There is a danger in comparing someone else’s outsides to your insides. You most likely will not like what you find – often because you are not comparing your proverbial apples to their proverbial oranges.
There is value in being a beginner, a dabbler.
The Beginner
Let’s say for example you work in a fast paced office in corporate America. You are wildly successful and everyone hangs on your every word, waiting to rush off and carry out your requests.
What would it be like to do a slow paced activity like Tai Chi or Qigong in the evenings. You only have to listen to you and the purpose is to move as slow as possible.
Spoiler – it may feel weird. Like really awkward. You may <gasp> not even be good at it.
Congratulations, you are a beginner.
The Dabbler
Or what about this – you know you need something different, something more. You are seeking out that change of pace so you borrow cook books and the special baking pans from the library. Then you join a Couch to 5k group the following fall. January comes around and you gather 4 teacher friends to start a book club.

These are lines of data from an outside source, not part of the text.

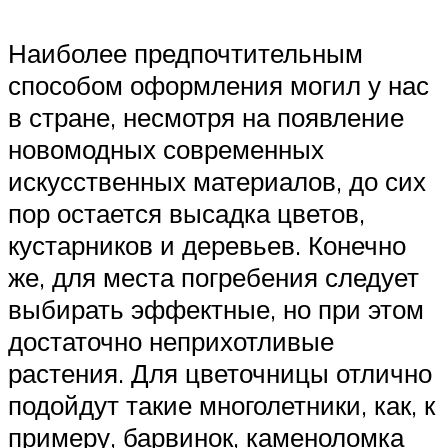
Наиболее предпочтительным
способом оформления могил у нас
в стране, несмотря на появление
новомодных современных
искусственных материалов, до сих
пор остается высадка цветов,
кустарников и деревьев. Конечно
же, для места погребения следует
выбирать эффектные, но при этом
достаточно неприхотливые
растения. Для цветочницы отлично
подойдут такие многолетники, как, к
примеру, барвинок, каменоломка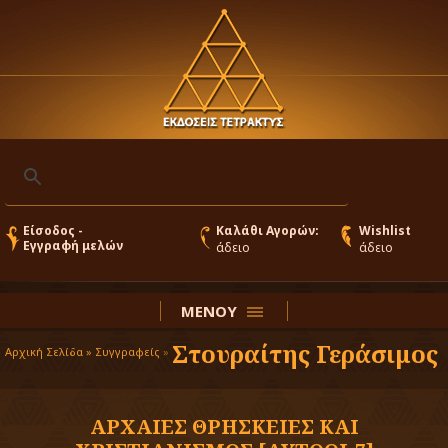
Είσοδος -
Καλάθι Αγορών:
Wishlist
Εγγραφή μελών
άδειο
άδειο
ΜΕΝΟΥ
Στουραίτης Γεράσιμος
Αρχική Σελίδα »
Συγγραφείς
»
ΑΡΧΑΙΕΣ ΘΡΗΣΚΕΙΕΣ ΚΑΙ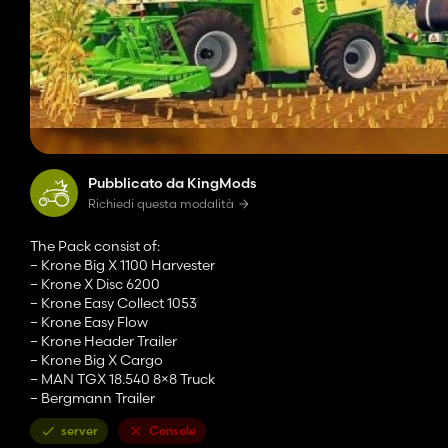
Pubblicato da KingMods
Richiedi questa modalità
The Pack consist of:
– Krone Big X 1100 Harvester
– Krone X Disc 6200
– Krone Easy Collect 1053
– Krone Easy Flow
– Krone Header Trailer
– Krone Big X Cargo
– MAN TGX 18.540 8×8 Truck
– Bergmann Trailer
server
Console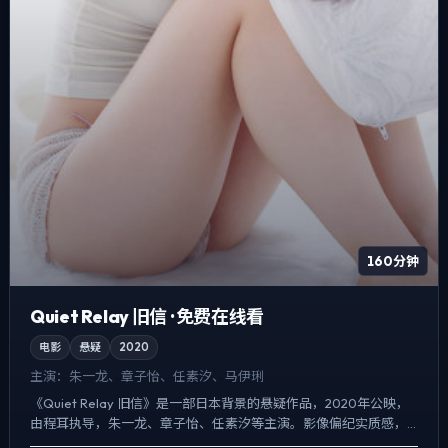
160分钟
Quiet Relay 旧信 · 免费在线看
电影
悬疑
2020
主演：
朱一龙、章子怡、任素汐、马伊琍
《Quiet Relay 旧信》是一部日本背景的悬疑作品，2020年公映，
由程耳执导，朱一龙、章子怡、任素汐等主演。影像偏纪实质感，
手持与固定机位交替出现，一场意外成为切口，牵...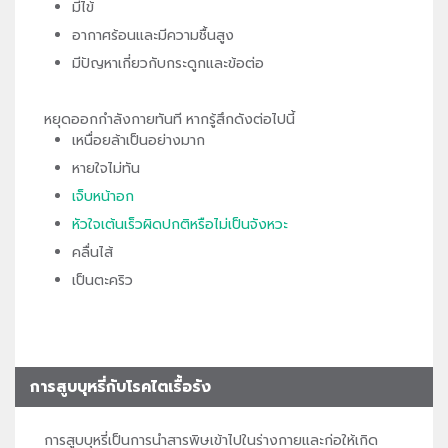
มีไข้
อากาศร้อนและมีความชื้นสูง
มีปัญหาเกี่ยวกับกระดูกและข้อต่อ
หยุดออกกำลังกายทันที หากรู้สึกดังต่อไปนี้
เหนื่อยล้าเป็นอย่างมาก
หายใจไม่ทัน
เจ็บหน้าอก
หัวใจเต้นเร็วผิดปกติหรือไม่เป็นจังหวะ
คลื่นไส้
เป็นตะคริว
การสูบบุหรี่กับโรคไตเรื้อรัง
การสูบบุหรี่เป็นการนำสารพิษเข้าไปในร่างกายและก่อให้เกิด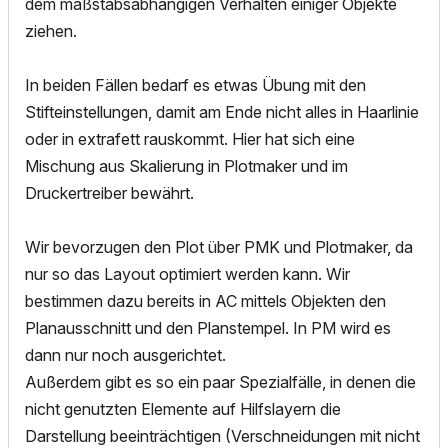
dem maßstabsabhängigen Verhalten einiger Objekte
ziehen.
In beiden Fällen bedarf es etwas Übung mit den
Stifteinstellungen, damit am Ende nicht alles in Haarlinie
oder in extrafett rauskommt. Hier hat sich eine
Mischung aus Skalierung in Plotmaker und im
Druckertreiber bewährt.
Wir bevorzugen den Plot über PMK und Plotmaker, da
nur so das Layout optimiert werden kann. Wir
bestimmen dazu bereits in AC mittels Objekten den
Planausschnitt und den Planstempel. In PM wird es
dann nur noch ausgerichtet.
Außerdem gibt es so ein paar Spezialfälle, in denen die
nicht genutzten Elemente auf Hilfslayern die
Darstellung beeinträchtigen (Verschneidungen mit nicht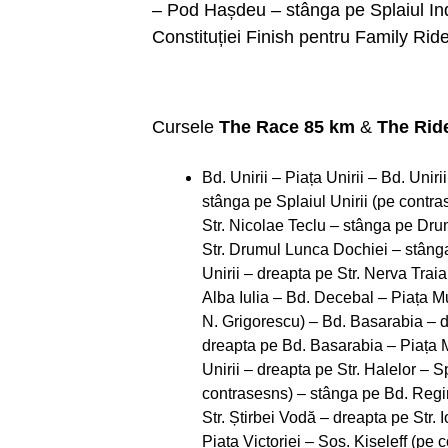
– Pod Hașdeu – stânga pe Splaiul Ind
Constituției Finish pentru Family Ride
Cursele
The Race 85 km
&
The Rid
Bd. Unirii – Piața Unirii – Bd. Uni
stânga pe Splaiul Unirii (pe contr
Str. Nicolae Teclu – stânga pe Dru
Str. Drumul Lunca Dochiei – stânga
Unirii – dreapta pe Str. Nerva Trai
Alba Iulia – Bd. Decebal – Piața Mu
N. Grigorescu) – Bd. Basarabia – 
dreapta pe Bd. Basarabia – Piața Mu
Unirii – dreapta pe Str. Halelor – 
contrasesns) – stânga pe Bd. Regi
Str. Știrbei Vodă – dreapta pe Str
Piața Victoriei – Șos. Kiseleff (pe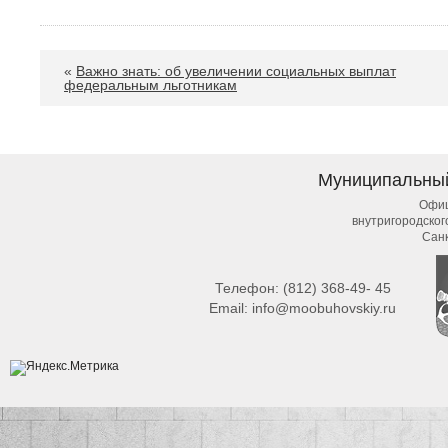
«
Важно знать: об увеличении социальных выплат
федеральным льготникам
Муниципальны
Офиц
внутригородско
Сан
Телефон:
(812) 368-49- 45
Email:
info@moobuhovskiy.ru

All of these things are enjoyable and you want to keep poking around to see what else interesting might be out there.
Congratulations, you are a dabbler.
Beginners and dabblers can be found in components and pillars of Sustainable Productivity. Let’s break down each pillar to see how being beginners and dabblers can help us create a life we don’t need to escape.
Health and Fitness
Ever since junior high school, I had a goal of earning a full ride basketball scholarship to college. It was like a mantra: tuition, room, board, books, and fees.

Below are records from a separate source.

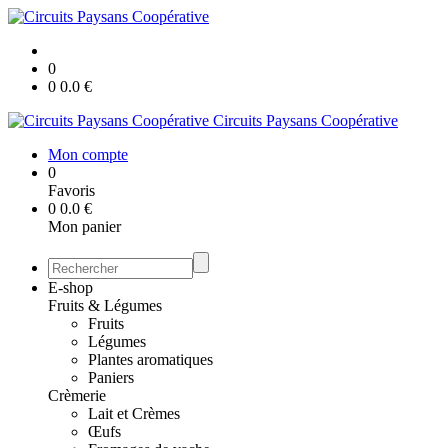
0
0
0.0
€
Circuits Paysans Coopérative
Mon compte
0
Favoris
0
0.0
€
Mon panier
E-shop
Fruits & Légumes
Fruits
Légumes
Plantes aromatiques
Paniers
Crèmerie
Lait et Crèmes
Œufs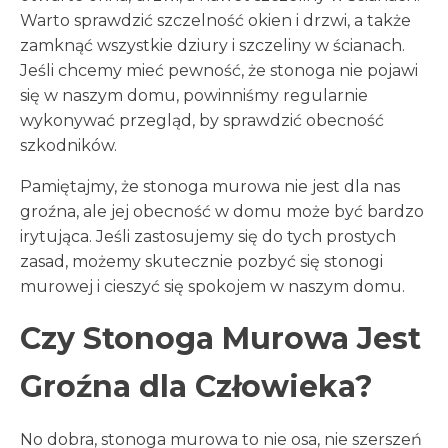
Warto sprawdzić szczelność okien i drzwi, a także
zamknąć wszystkie dziury i szczeliny w ścianach.
Jeśli chcemy mieć pewność, że stonoga nie pojawi
się w naszym domu, powinniśmy regularnie
wykonywać przegląd, by sprawdzić obecność
szkodników.
Pamiętajmy, że stonoga murowa nie jest dla nas
groźna, ale jej obecność w domu może być bardzo
irytująca. Jeśli zastosujemy się do tych prostych
zasad, możemy skutecznie pozbyć się stonogi
murowej i cieszyć się spokojem w naszym domu.
Czy Stonoga Murowa Jest
Groźna dla Człowieka?
No dobra, stonoga murowa to nie osa, nie szerszeń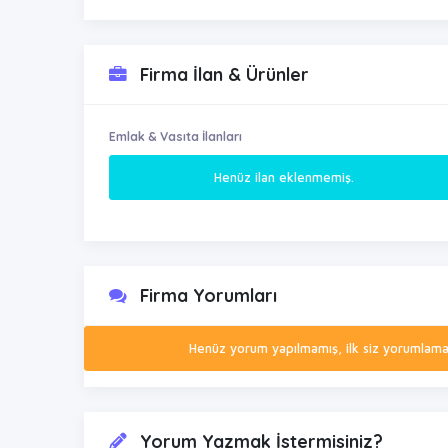
Firma İlan & Ürünler
Emlak & Vasıta İlanları
Henüz ilan eklenmemiş.
Firma Yorumları
Henüz yorum yapılmamış, ilk siz yorumlamak 
Yorum Yazmak İstermisiniz?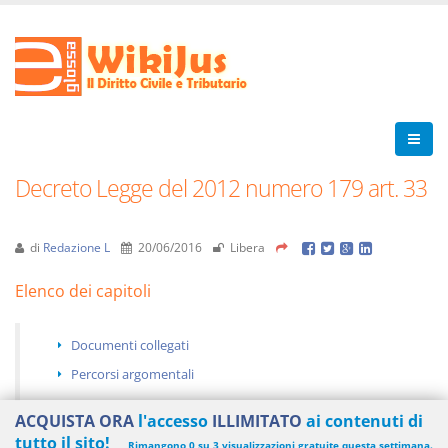
Decreto Legge del 2012 numero 179 art. 33
di
Redazione L
20/06/2016
Libera
Elenco dei capitoli
Documenti collegati
Percorsi argomentali
ACQUISTA ORA
l'accesso
ILLIMITATO
ai contenuti di
tutto il sito!
Rimangono 0 su 3 visualizzazioni gratuite questa settimana.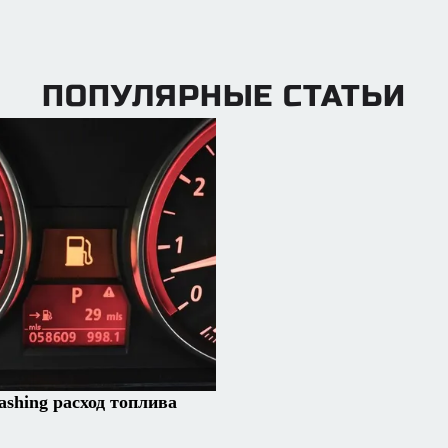
ПОПУЛЯРНЫЕ СТАТЬИ
ashing расход топлива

There was little room for dabbling. I quit the golf team when it interfered with pre season conditioning for basketball. Track was tolerated because I lifted weights heavily (I was a thrower), which was good preparation for playing in the post come basketball season.
I accomplished that goal and let me tell you how much basketball I play now: ZERO. I don’t want to play. Not even H-O-R-S-E. Especially not H-O-R-S-E.

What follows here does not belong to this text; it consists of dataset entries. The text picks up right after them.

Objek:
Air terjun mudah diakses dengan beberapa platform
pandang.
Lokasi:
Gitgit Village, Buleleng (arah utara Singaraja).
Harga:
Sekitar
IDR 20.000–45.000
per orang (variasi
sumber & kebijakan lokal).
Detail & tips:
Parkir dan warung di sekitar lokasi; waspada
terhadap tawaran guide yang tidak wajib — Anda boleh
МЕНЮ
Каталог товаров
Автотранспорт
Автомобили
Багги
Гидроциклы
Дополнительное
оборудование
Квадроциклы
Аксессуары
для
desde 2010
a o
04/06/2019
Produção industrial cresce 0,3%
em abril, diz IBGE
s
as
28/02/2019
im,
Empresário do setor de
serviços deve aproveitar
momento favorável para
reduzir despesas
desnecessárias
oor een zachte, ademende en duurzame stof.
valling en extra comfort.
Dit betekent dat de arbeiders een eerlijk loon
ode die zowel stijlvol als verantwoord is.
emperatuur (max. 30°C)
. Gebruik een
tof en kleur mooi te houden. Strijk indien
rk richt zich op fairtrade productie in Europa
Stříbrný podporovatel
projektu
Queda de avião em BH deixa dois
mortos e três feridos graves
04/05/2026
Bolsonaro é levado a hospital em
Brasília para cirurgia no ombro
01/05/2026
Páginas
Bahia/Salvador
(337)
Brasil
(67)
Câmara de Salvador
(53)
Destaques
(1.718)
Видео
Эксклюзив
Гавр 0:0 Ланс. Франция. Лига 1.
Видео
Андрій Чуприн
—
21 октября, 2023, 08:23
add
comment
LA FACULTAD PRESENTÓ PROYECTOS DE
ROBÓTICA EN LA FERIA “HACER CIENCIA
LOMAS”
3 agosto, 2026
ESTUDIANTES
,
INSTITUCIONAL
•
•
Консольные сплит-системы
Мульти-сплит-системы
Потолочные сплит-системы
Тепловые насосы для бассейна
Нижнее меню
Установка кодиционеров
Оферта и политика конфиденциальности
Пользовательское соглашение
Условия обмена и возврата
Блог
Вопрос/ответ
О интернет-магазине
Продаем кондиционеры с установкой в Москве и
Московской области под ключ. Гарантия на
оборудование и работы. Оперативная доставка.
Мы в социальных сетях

Today dabbling is playing well below average tennis with my husband on a Sunday morning. Or flubbing a drive into the woods with my in-laws (I swear I will be free one of these Fridays!). Swim races across the cove, bike rides, or hikes in the woods – none of which are at anything nearing what normal people call “fast.”
All of this is a pace I can sustain lifelong if I want to.
Mental Well-being
On the May 20th, the Edit Your Life podcast talked about editing stress out of hobbies (one of the components of the Mental Well-being pillar of Sustainable Productivity). One way to do that is to let go of perfection and embrace being a beginner. This means all the uncertainty and messiness of being a beginner. This is very evident in fabric crafts.
Let me paraphrase the comparison idea from the start of this message – don’t compare your backside to someone else’s front side. In embroidery, there is a reason that the back is often finished so you cannot see it. There is a hot mess going on behind the curtain. FOR EVERYONE.
Looks like nice, tight and even stitches, right? Don’t turn it over!!!!
I will save you from having to hear all of the times I had to rip out stitches or miscounted. Some of those errors are still in my embroidery. The list of rookie mistakes I have made in the name of hobbies is enormous:
- Typos in every single one of my yearly family photo albums
- Dead plants
- Seams ironed the wrong way
You get the idea. But that is all part of the game.
Environmental Surroundings
Beginners and dabblers can make impacts to the Environmental Surroundings pillar of Sustainable Productivity as well.
My daughter is an artist and aspiring interior designer so we set her loose in her room with paints of all colors a few years ago over Christmas break. Some parts she knocked out of the park, some pieces did not get started.
My sister participates in a 365 day declutter challenge each year. Some items in the challenge she might tear through (junk drawer), while others are harder (storage bins with keepsakes).
It is in the trying that we create a life we don’t need to escape. Like we mentioned last week, it is chipping away at what isn’t David – even if you created the non-David that needs to be chipped away. Try something and see if it brings more satisfaction and ease to your environment.
Even if it is not perfect or perfectly executed.
Your Turn
Is there something you have been wanting to try or get back to? What small step could you take today to become a beginner or dabbler? Which interests you more – being a beginner or dabbler?